TASK INSTRUCTIONS
All records, exactly as written, minus the pictures: copy them out.

++++ DATASET EXTRACT

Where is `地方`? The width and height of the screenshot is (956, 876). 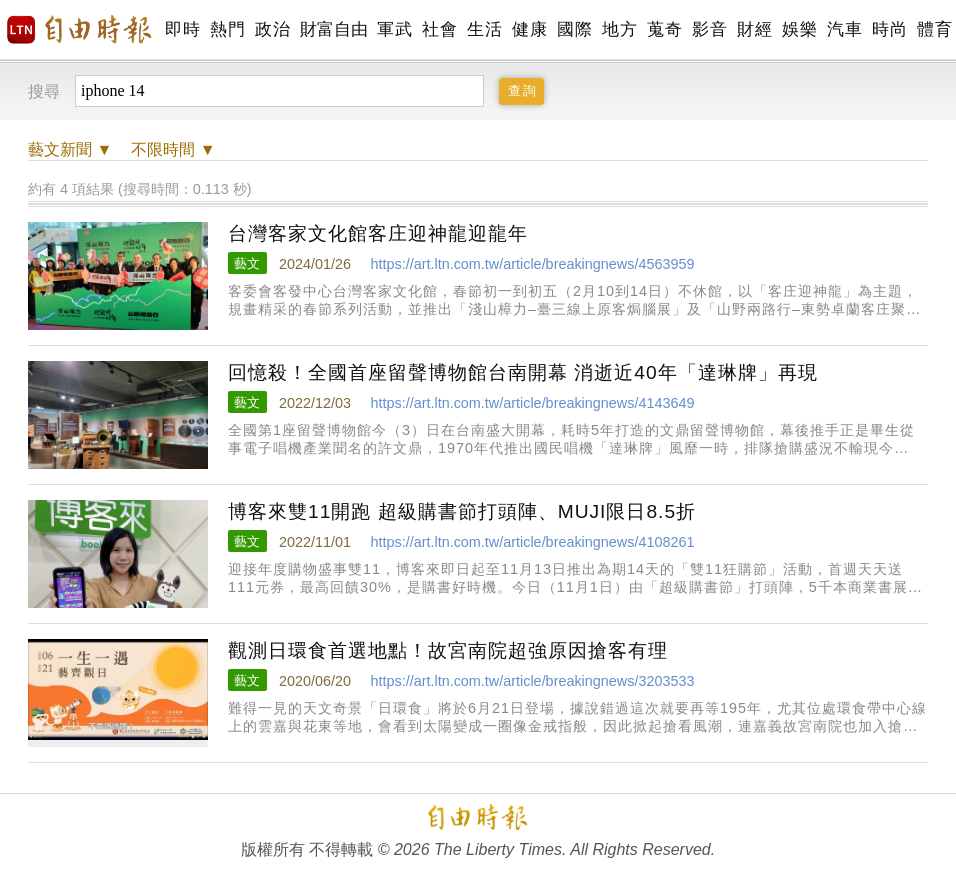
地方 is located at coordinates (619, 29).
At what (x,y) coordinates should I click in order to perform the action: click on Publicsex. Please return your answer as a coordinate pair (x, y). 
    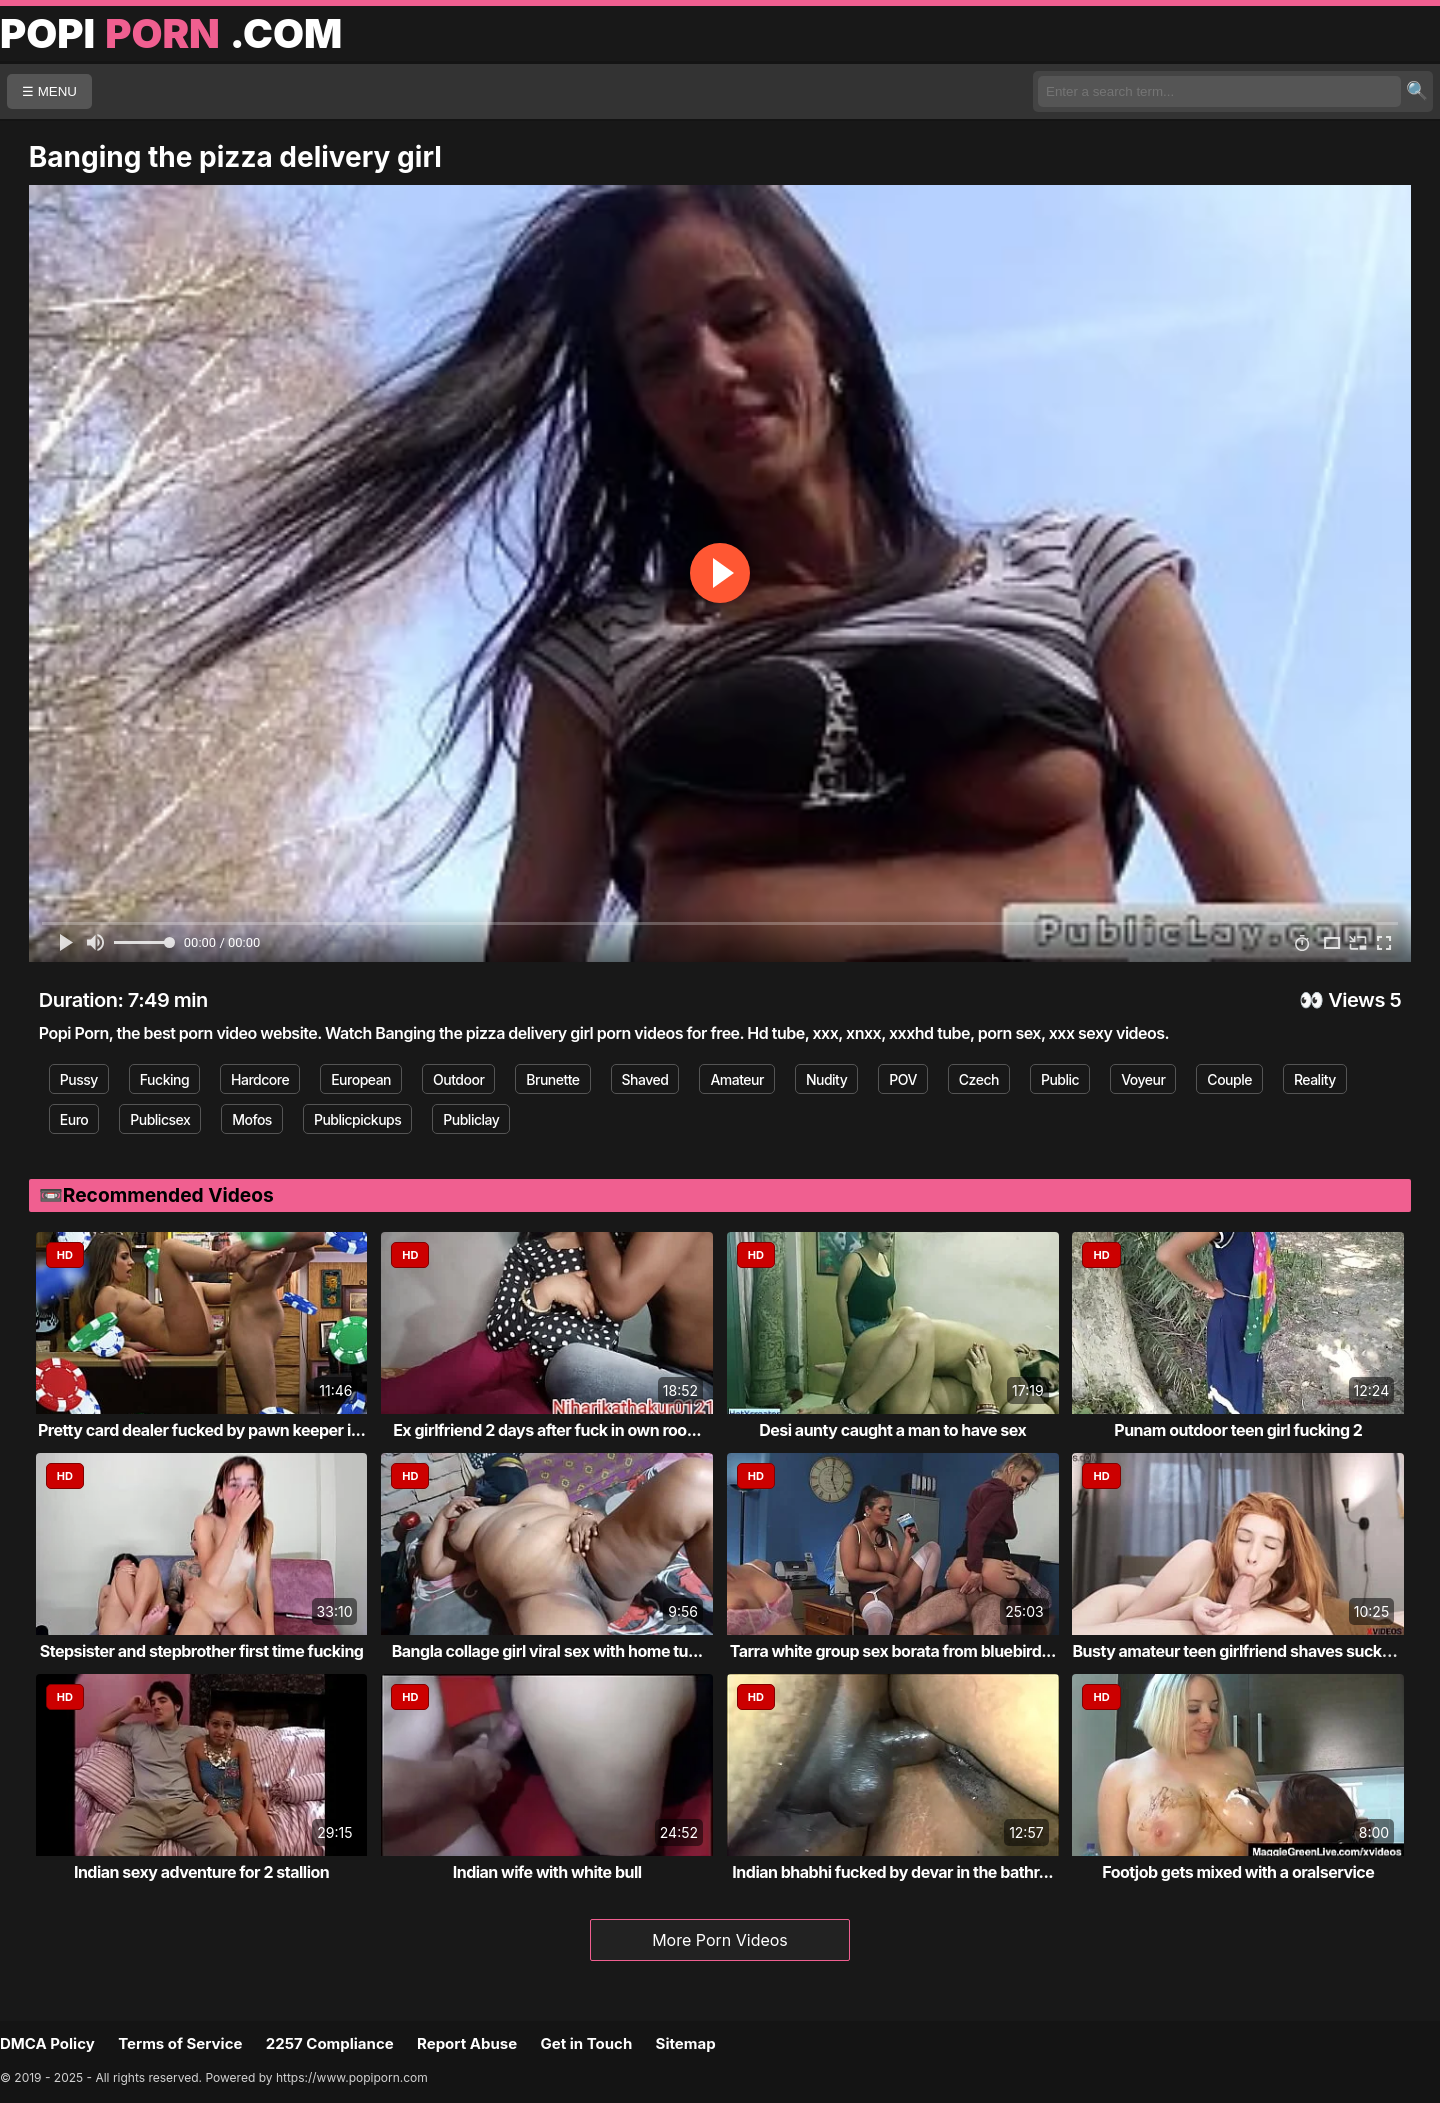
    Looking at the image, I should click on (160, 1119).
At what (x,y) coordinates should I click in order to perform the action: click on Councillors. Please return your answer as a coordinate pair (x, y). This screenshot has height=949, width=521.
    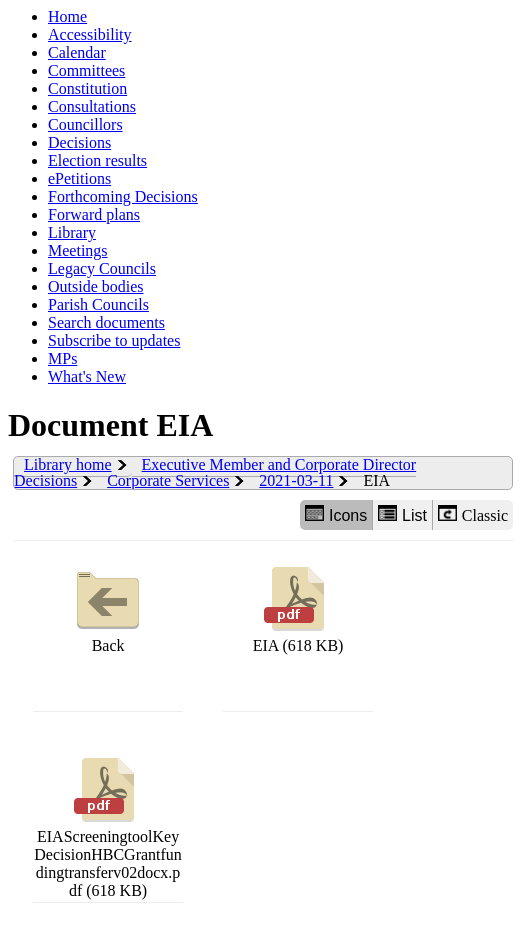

++++++++

TASK SOLUTION
Where is `地方`? The width and height of the screenshot is (956, 876). 
地方 is located at coordinates (619, 29).
At what (x,y) coordinates should I click in order to perform the action: click on Publicsex. Please return your answer as a coordinate pair (x, y). 
    Looking at the image, I should click on (160, 1119).
At what (x,y) coordinates should I click in order to perform the action: click on Councillors. Please return your answer as a coordinate pair (x, y). This screenshot has height=949, width=521.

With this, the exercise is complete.